═════ DATA SECTION

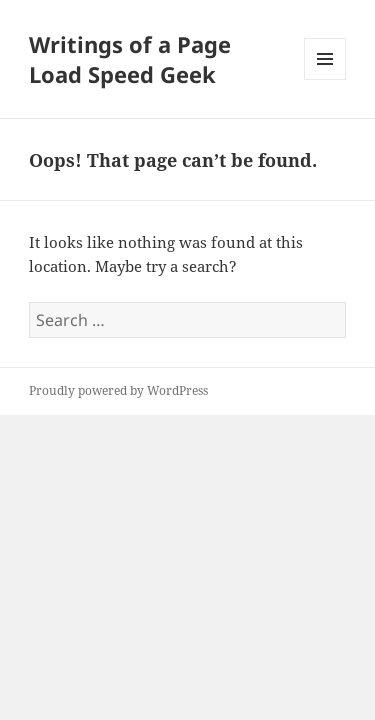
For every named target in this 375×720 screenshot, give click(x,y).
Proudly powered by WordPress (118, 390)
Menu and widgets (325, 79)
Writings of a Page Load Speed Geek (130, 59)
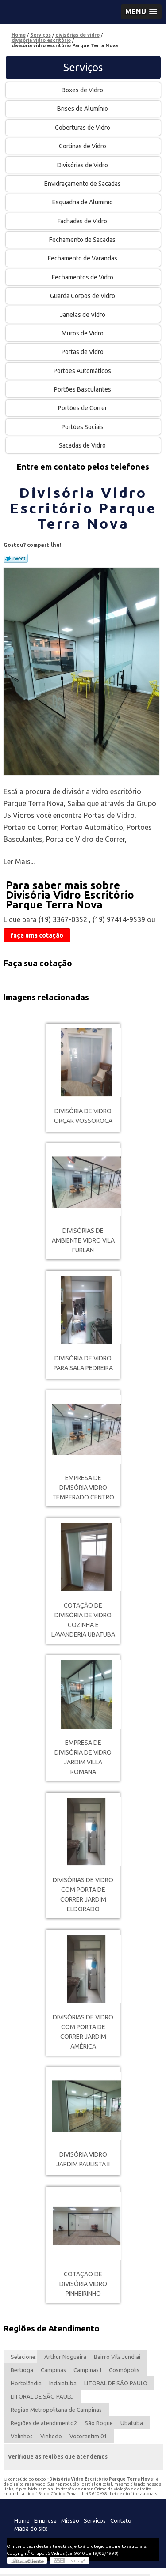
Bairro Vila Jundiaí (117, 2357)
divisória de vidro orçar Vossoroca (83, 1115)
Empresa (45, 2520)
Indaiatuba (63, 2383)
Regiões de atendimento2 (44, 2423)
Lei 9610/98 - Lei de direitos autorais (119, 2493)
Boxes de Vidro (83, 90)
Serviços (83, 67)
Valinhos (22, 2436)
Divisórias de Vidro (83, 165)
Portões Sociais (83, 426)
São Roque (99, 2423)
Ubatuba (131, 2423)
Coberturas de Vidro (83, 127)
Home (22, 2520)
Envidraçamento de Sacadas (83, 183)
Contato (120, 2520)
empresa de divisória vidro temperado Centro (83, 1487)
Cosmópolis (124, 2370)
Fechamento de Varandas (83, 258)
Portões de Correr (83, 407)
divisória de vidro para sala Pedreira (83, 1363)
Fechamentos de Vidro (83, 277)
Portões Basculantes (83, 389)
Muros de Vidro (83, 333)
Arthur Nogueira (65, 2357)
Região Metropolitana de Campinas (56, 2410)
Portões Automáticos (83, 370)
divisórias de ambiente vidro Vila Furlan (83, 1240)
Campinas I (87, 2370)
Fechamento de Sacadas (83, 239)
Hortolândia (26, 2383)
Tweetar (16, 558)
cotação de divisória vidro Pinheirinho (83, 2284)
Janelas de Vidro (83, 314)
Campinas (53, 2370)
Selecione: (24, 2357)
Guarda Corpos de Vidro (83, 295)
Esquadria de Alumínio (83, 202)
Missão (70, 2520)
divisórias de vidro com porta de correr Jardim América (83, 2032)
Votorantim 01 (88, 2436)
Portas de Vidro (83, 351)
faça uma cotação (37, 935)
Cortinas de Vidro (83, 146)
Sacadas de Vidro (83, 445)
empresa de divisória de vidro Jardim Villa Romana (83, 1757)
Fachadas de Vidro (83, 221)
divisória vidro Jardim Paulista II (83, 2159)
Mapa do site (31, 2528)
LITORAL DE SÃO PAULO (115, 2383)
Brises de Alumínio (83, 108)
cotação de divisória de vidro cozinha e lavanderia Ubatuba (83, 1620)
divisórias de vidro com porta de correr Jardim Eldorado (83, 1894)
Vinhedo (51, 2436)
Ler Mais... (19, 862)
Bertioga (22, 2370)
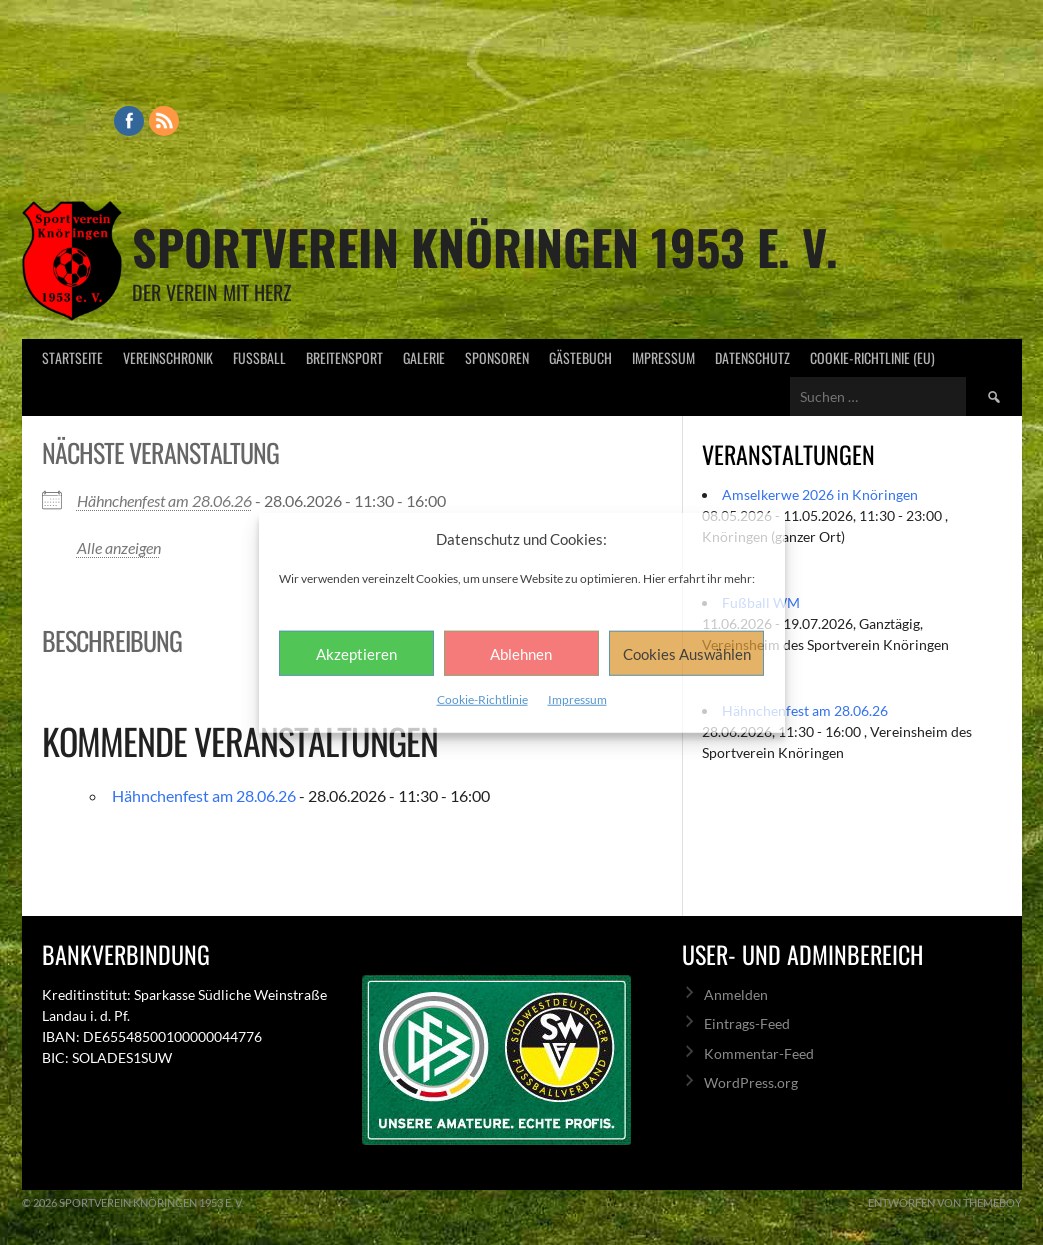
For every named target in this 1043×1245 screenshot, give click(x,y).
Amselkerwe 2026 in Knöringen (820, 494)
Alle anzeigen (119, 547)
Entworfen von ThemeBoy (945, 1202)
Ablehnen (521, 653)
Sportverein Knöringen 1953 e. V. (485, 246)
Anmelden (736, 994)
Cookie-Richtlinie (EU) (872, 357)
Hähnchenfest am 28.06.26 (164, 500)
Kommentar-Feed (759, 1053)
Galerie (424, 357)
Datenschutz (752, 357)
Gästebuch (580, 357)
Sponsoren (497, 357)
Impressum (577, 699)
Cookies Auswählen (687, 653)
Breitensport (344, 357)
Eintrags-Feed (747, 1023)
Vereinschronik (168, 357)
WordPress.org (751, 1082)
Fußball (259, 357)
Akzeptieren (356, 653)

══════════

### WHAT THE EXERCISE ASKS
Output the lines above between the one holding "empresa de divisória de" and the one holding "cotação de divisória de", inclusive, with nothing before or after them.

### ANSWER SPACE
empresa de divisória de vidro Jardim Villa Romana (83, 1757)
Fachadas de Vidro (83, 221)
divisória vidro Jardim Paulista II (83, 2159)
Mapa do site (31, 2528)
LITORAL DE SÃO PAULO (115, 2383)
Brises de Alumínio (83, 108)
cotação de divisória de vidro cozinha e lavanderia Ubatuba (83, 1620)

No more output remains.